The first time I walked along Beech Hill Road, where I spent three winters, I felt a deep connection to the land and a sense of belonging, as if I had arrived home. The open rural farmland edged by forests and vast horizons of largely uninhabited nature gave me a sense of hope I had never felt on the island. The deep reds of blueberry fields in late autumn and warm and neutral earth tones of grassy fields mesmerized my eyes. No places have left such an impression on me as Beech Hill Road. I even gave a nickname to Acadia Mountain, which stands up on the left, as “Gustav Mahler,” feeling a personal meaningful connection to the atmosphere of this mountain.
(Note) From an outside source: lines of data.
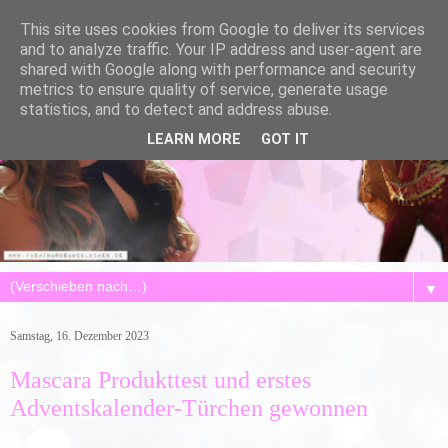
This site uses cookies from Google to deliver its services
and to analyze traffic. Your IP address and user-agent are
shared with Google along with performance and security
metrics to ensure quality of service, generate usage
statistics, and to detect and address abuse.
LEARN MORE
GOT IT
▼
Samstag, 16. Dezember 2023
Mascara Produkttest und erstes
Adventskalender-Türchen gewonnen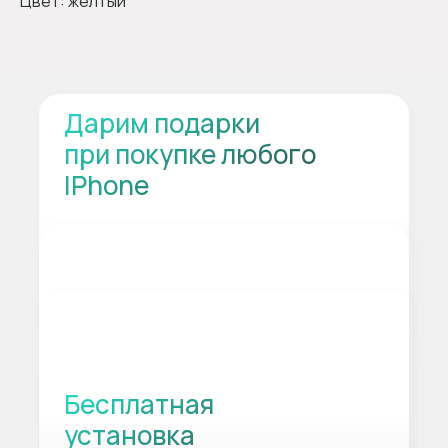
Цвет: жёлтый
Дарим подарки
при покупке любого
IPhone
Бесплатная
установка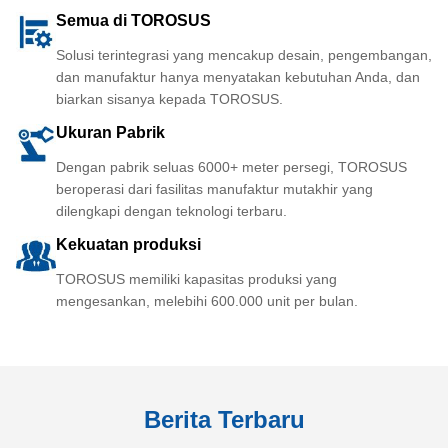
Semua di TOROSUS
Solusi terintegrasi yang mencakup desain, pengembangan,
dan manufaktur hanya menyatakan kebutuhan Anda, dan
biarkan sisanya kepada TOROSUS.
Ukuran Pabrik
Dengan pabrik seluas 6000+ meter persegi, TOROSUS
beroperasi dari fasilitas manufaktur mutakhir yang
dilengkapi dengan teknologi terbaru.
Kekuatan produksi
TOROSUS memiliki kapasitas produksi yang
mengesankan, melebihi 600.000 unit per bulan.
Berita Terbaru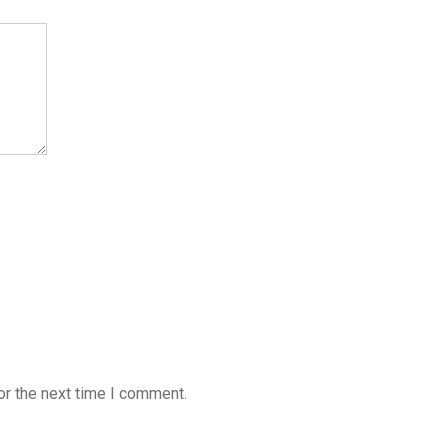
or the next time I comment.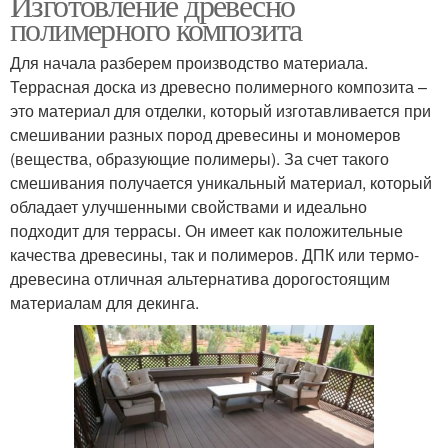
Изготовление древесно
полимерного композита
Для начала разберем производство материала.
Террасная доска из древесно полимерного композита –
это материал для отделки, который изготавливается при
смешивании разных пород древесины и мономеров
(вещества, образующие полимеры). За счет такого
смешивания получается уникальный материал, который
обладает улучшенными свойствами и идеально
подходит для террасы. Он имеет как положительные
качества древесины, так и полимеров. ДПК или термо-
древесина отличная альтернатива дорогостоящим
материалам для декинга.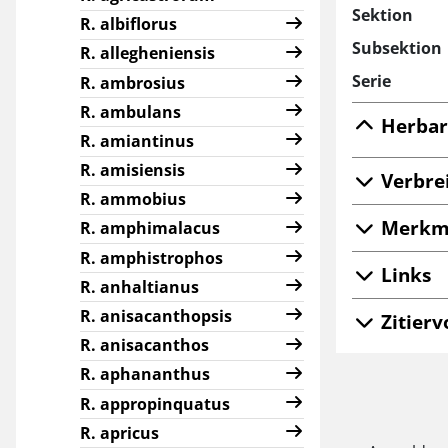
Sektion
R. albiflorus
Subsektion
R. allegheniensis
Serie
R. ambrosius
R. ambulans
Herbar
R. amiantinus
R. amisiensis
Verbre
R. ammobius
Merkm
R. amphimalacus
R. amphistrophos
Links
R. anhaltianus
R. anisacanthopsis
Zitierv
R. anisacanthos
R. aphananthus
R. appropinquatus
R. apricus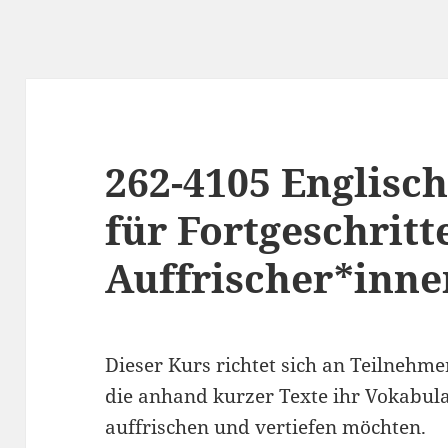
262-4105 Englisc
für Fortgeschrit
Auffrischer*inne
Dieser Kurs richtet sich an Teilnehme
die anhand kurzer Texte ihr Vokabu
auffrischen und vertiefen möchten.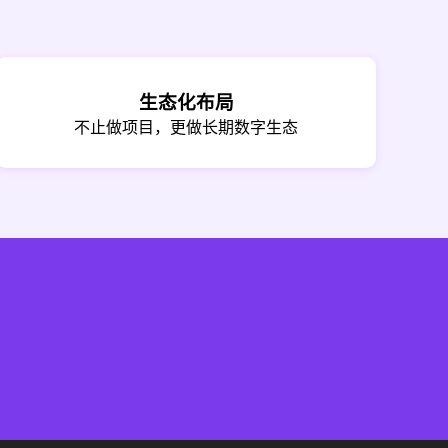
生态化布局
不止做项目，更做长期数字生态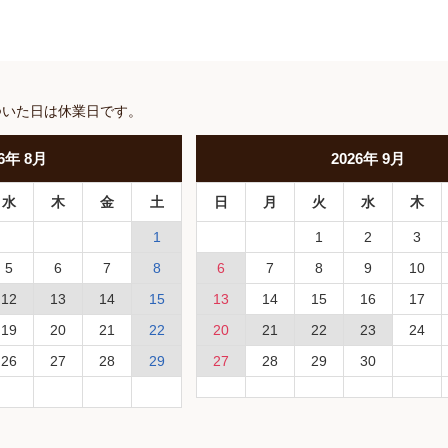
ついた日は休業日です。
6
年
8月
2026
年
9月
水
木
金
土
日
月
火
水
木
1
1
2
3
5
6
7
8
6
7
8
9
10
12
13
14
15
13
14
15
16
17
19
20
21
22
20
21
22
23
24
26
27
28
29
27
28
29
30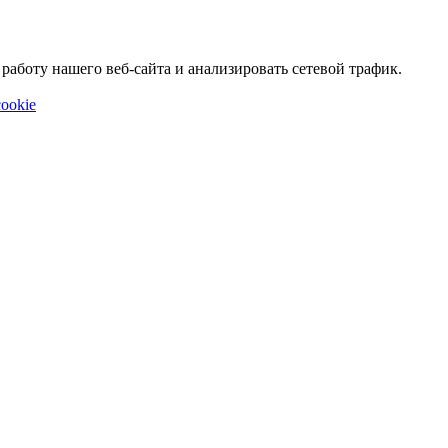
аботу нашего веб-сайта и анализировать сетевой трафик.
ookie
My sketchbooks not only document my artistic journey but also serve as repositories of important observations and ideas that I can revisit and develop at any time. They encapsulate the essence of my experiences, reflections, and creative explorations, offering a wealth of inspiration and insight. Knowing that my sketchbooks will always be there to guide, inspire, and fuel my artistic endeavors brings me solace as I navigate life’s adventures.
In 2011, when I had a studio in Sunset Park, Brooklyn, NYC, late one night, an artist in my hallway closed his studio door after emptying it. When I asked where he was headed, he simply said “home,” emphasizing that he still had his journal with him. Despite facing financial challenges that led him to give up his studio, he found solace in his journal. This moment deeply resonated with me, highlighting the importance of adaptability and resilience. No matter where I find myself, my journal remains a constant companion. It’s more than just a creative space; it’s a sanctuary—where I can breathe, dream, and find a sense of unity within myself.
Image at top: France Hilbert, Beech Hill, bamboo reed pen and ink, graphite on paper, 3.5 x 6 in., 2022.